__DATA TO EXAMINE__.

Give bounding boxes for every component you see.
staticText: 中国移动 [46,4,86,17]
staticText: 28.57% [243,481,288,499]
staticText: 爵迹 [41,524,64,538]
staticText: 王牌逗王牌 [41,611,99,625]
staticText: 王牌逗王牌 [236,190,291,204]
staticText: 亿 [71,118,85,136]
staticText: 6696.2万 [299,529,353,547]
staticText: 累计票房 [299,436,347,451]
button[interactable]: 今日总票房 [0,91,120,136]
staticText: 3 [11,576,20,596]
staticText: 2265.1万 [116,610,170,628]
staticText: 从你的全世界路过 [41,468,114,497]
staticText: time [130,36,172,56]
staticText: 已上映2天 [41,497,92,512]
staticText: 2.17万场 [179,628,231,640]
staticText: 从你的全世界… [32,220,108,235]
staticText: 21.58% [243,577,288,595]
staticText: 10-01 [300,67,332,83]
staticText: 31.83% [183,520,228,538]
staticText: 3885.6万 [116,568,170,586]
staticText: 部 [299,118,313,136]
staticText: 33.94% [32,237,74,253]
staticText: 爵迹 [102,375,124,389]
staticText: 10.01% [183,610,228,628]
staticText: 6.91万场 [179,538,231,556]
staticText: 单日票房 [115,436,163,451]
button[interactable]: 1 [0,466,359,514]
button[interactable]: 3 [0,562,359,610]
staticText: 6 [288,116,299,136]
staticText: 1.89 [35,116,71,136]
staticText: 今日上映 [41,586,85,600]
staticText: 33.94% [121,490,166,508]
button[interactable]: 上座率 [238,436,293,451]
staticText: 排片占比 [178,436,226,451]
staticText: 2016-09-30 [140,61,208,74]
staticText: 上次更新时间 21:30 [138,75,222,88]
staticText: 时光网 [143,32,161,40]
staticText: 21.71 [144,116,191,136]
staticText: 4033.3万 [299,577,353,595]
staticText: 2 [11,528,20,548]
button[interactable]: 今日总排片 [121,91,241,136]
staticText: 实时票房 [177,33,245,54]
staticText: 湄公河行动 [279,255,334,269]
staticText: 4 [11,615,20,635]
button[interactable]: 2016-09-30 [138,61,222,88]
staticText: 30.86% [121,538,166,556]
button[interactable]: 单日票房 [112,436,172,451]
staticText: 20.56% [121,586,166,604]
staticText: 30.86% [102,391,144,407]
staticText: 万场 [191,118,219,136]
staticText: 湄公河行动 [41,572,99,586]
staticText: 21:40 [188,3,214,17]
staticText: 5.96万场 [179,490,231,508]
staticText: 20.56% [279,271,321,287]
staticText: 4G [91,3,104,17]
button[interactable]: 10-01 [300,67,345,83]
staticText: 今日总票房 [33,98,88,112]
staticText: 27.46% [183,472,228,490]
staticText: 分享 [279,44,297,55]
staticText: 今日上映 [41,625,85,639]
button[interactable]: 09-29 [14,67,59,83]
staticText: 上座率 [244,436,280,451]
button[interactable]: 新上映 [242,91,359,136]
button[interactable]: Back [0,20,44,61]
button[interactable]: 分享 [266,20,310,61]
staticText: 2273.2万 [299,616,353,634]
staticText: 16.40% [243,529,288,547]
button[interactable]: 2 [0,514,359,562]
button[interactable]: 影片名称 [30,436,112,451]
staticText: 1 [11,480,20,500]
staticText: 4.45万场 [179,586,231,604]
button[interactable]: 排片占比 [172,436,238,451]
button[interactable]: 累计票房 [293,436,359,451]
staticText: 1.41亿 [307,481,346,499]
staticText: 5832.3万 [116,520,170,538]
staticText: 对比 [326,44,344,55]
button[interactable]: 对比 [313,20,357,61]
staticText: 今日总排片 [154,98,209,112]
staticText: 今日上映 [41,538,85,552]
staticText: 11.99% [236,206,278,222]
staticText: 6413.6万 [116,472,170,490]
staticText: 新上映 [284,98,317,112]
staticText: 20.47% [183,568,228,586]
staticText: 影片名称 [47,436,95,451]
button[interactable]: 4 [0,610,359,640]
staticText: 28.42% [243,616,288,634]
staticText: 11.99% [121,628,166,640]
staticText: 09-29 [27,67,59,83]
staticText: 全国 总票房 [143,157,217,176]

__GOAL OF THE EXERCISE__. Which lines in the records above contain the word "今日总票房"? Return each of them.

__EXERCISE RESULT__.
button[interactable]: 今日总票房 [0,91,120,136]
staticText: 今日总票房 [33,98,88,112]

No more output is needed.